Chapitre 140/16286%~8 min de lecture1 562 mots

Gu Kaiyuan : « Je n'ai jamais eu de contacts étroits avec les membres du clan, donc je ne sais pas à quoi ressemble le clan maintenant.

Même si quelqu'un était prêt à accepter un enfant par adoption dans une autre branche, qui pourrait garantir que cela ne mènerait pas à un autre piège ?

Même s'ils n'ont pas de descendants, personne n'accepterait un enfant qui a déjà son propre foyer par adoption dans une autre branche. Cela n'aiderait en rien à cultiver l'affection. »

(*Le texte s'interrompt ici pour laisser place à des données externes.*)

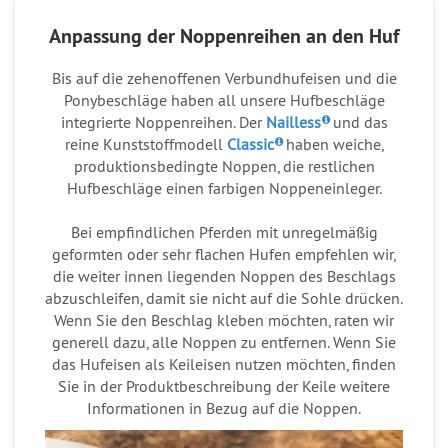
Anpassung der Noppenreihen an den Huf
Bis auf die zehenoffenen Verbundhufeisen und die
Ponybeschläge
haben all unsere Hufbeschläge
integrierte Noppenreihen. Der
Nailless
und das
reine Kunststoffmodell
Classic
haben weiche,
produktionsbedingte Noppen, die restlichen
Hufbeschläge einen farbigen Noppeneinleger.
Bei empfindlichen Pferden mit unregelmäßig
geformten oder sehr flachen Hufen empfehlen wir,
die weiter innen liegenden Noppen des Beschlags
abzuschleifen, damit sie nicht auf die Sohle drücken.
Wenn Sie den Beschlag kleben möchten, raten wir
generell dazu, alle Noppen zu entfernen. Wenn Sie
das Hufeisen als Keileisen nutzen möchten, finden
Sie in der Produktbeschreibung der Keile weitere
Informationen in Bezug auf die Noppen.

Bai Suihe : « N'est-ce pas suffisant tant que la lignée familiale continue ? »

Gu Kaiyuan ignorait où sa femme avait entendu un tel raisonnement tordu. « Il y a beaucoup de choses impliquées là-dedans… »

Après avoir expliqué les divers principes à Bai Suihe, l'humeur morose de Gu Kaiyuan commença à se rétablir.

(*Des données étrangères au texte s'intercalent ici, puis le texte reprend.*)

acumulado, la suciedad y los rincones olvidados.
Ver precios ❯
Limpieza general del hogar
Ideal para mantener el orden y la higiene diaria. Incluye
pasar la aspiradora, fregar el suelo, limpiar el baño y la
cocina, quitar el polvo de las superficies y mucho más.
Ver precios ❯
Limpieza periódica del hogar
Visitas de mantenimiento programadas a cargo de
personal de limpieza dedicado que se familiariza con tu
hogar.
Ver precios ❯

Quand Bai Suihe recommença à somnoler, Gu Kaiyuan soutint doucement sa tête et la posa contre l'oreiller moelleux. Il secoua la tête avec un sourire amer. Elle l'avait réconforté sans le vouloir.

Il sortit discrètement. Le convoi de charrettes continuait d'avancer de manière ordonnée, alors il envoya Dongmei et Chunxiang dans la caisse de la charrette, sauta à terre et marcha vers l'avant.

« Gendre, nous garderons la garde ici. Reposez-vous encore un peu. » Zhuang Datou menait le bœuf, guidant les roues autour des petits nids-de-poule.

« Je me suis assez reposé. Je vais aller voir devant. Si votre jeune demoiselle se réveille, dites-le-lui. »

Après avoir donné ses instructions, Gu Kaiyuan marcha vers l'avant.

« Troisième jeune maître de la famille Gu, allez-vous rendre vos respects à votre vieux maître ? »

Chen Dafu demanda tout en mâchant un brin d'herbe entre ses dents.

Gu Kaiyuan vit de la boue collée au brin d'herbe. Il détourna le regard et posa les yeux devant lui. « Seigneur Chen, ne soyez pas trop dur avec vous-même. Votre santé est la base. »

Chen Dafu resta figé un instant et retira le brin d'herbe de sa bouche. « Vous voulez dire ça ?

Je régule aussi ma santé. C'est de la racine de cogongrass. »

S'il ne s'expliquait pas aujourd'hui, ce gamin penserait qu'il était si radin qu'il avait utilisé des racines d'herbe pour se remplir l'estomac sur la route.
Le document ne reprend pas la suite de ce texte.